Современная теория подчеркивает существенный субъективный источник нации. Нация есть состояние сознания. Ее объективная реальность психична, духовна. Общность традиций, потребностей, стремлений — вот что такое нация. Общность исторических судеб, общность воспоминаний, прочувствованное, а затем и осознанное единство воли к совместной жизни. Наследственная привычка, переходящая в общую природу и обособленный характер. Нация есть союз живых и мертвых поколений, единение богатых и бедных, властвующих и подвластных, ученых и неграмотных. Нация имеет свои культурные символы, свои нетленные ценности. «В нации входят не только человеческие поколения, но также камни церквей, дворцов, усадеб, могильные плиты, старые рукописи и книги. И чтобы уловить волю нации, нужно услышать эти камни, прочесть истлевшие страницы» (Бердяев). Национальная история — непрерывное творчество, усилие, делание. Национальная культура — Пантеон, где уживаются вместе разные ценности, и не навязать односторонней рефлексией национальной идее застывшего содержания. Покуда нация живет, она — не данность, а задание и становление, она — резервуар существенно новых возможностей, новых культурных содержаний и состояний, новой борьбы. Она — богатство, а не односторонняя скудость. Она — единое во многом: не бесформенная расплывчатость, но и не монотонный аккорд. И внутренний смысл ее единства в его конкретной целостности познается лишь тогда, когда она исторически исчерпана.
Пройдите по улицам и площадям Парижа. Тут памятник Людовику Святому, там Дантону, здесь — «жертвы революции», там — могила Императора. А вот — Notre Dame… А неподалеку — Гревская площадь… потом — Коммуна… А дальше, за городом — Версаль, Фонтенбло… В этих камнях живет история, и Франция остается в них равной себе, несмотря на всю их разнокачественность. Национальная культура, понятая как творчество, процесс и предание, есть величайшая терпимость и плодотворная полнота: Цезарь в ней встречается с Брутом, и Вольтер с Жозефом де-Местром…
Нация имеет неугасимые свои маяки — своих великих людей. Образы единства, знаки связи, живые ключи вдохновения и веры в себя. Кант и Гете, Фридрих Великий и Бисмарк — разве эти имена не звучат национальной музыкой для немцев? И разве Ньютон или Шекспир не стали национальным знаменем для англичан?

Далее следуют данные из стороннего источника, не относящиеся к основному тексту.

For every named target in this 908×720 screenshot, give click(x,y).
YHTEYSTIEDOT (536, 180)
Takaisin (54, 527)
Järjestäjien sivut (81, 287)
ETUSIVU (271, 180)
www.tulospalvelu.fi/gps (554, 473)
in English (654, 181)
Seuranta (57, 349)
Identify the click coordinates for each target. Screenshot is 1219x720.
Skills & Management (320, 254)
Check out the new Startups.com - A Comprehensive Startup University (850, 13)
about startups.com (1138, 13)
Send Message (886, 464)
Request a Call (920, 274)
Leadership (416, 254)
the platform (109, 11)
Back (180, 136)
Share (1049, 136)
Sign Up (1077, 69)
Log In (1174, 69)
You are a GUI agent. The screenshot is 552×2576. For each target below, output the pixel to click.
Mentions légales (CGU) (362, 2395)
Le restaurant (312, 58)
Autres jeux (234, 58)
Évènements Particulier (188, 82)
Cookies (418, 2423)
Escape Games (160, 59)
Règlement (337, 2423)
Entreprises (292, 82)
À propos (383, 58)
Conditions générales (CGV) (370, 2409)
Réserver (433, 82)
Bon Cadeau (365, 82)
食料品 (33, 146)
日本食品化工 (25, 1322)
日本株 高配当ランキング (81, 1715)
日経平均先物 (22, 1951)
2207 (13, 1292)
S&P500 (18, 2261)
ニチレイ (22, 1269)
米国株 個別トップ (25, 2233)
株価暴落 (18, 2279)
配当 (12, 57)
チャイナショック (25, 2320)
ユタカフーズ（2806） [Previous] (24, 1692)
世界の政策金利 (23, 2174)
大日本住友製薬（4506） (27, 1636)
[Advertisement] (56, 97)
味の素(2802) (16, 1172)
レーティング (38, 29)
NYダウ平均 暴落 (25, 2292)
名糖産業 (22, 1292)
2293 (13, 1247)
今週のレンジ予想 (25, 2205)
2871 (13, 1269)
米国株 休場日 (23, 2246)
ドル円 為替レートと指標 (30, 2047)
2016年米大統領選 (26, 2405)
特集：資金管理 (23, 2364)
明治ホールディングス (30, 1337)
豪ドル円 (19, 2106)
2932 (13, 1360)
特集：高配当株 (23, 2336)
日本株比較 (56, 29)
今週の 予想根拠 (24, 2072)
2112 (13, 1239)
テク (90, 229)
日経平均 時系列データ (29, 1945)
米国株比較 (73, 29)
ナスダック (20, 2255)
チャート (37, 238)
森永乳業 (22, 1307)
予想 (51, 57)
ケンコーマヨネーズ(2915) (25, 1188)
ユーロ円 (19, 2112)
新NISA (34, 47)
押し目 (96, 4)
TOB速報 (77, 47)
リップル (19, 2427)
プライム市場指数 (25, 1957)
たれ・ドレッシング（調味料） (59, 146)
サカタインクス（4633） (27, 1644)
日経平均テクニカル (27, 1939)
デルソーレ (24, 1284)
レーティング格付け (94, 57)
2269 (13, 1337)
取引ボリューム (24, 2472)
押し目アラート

«Посмотрите, чем Шекспир стал для нас, — писал мудрый Карлейль. — Он величайшее наше достояние, какое только мы доныне приобрели. В интересах нашей национальной славы среди иноземных народов мы ни в коем случае не отступились бы от него, как величайшего украшения всего нашего английского созидания. Подумайте, если б нас спросили: англичане, от чего вы согласны скорей отказаться — от своих индийских владений или от своего Шекспира? Что предпочитаете вы — лишиться навсегда индийских владений или потерять навсегда Шекспира? Это, конечно, был бы очень трудный вопрос. Официальные люди ответили бы, конечно, в официальном духе. Но мы, со своей стороны, разве не чувствовали бы себя вынужденными ответить так: — останутся у нас индийские колонии, или не останутся — но без Шекспира мы жить не можем. Индия во всяком случае когда-нибудь отпадет от нас, но этот Шекспир никогда не умрет, он вечно будет жить с нами. Мы не можем отдать нашего Шекспира» [322].
III
Проф. Дюги, в общем, разделяет изложенную концепцию нации, господствующую в современном государствоведении. Основным признаком нации он считает «общую борьбу для достижения общей цели и, в особенности, общего идеала». Он красноречиво отмечает значение исторического прошлого в деле выработки национального сознания: «чем длительней и тяжелей борьба, тем драгоценнее жертвы, острее страдания, тем крепче и неразрывнее национальное единство». Он вскрывает наличие религиозно-мистического элемента в чувстве родины. Он признает, что в нацию входят все члены социального целого, связанные единством определенной территории — от низшего до высшего, от неграмотного до ученого: лишь бы они обладали сознанием некоей общей цели, прикрепленной к их земле. Он отличает народность от нации, по сущности своей отнюдь не связанной этническими определениями. Он присоединяется к Ренану: «la nation est une formation historique» [323].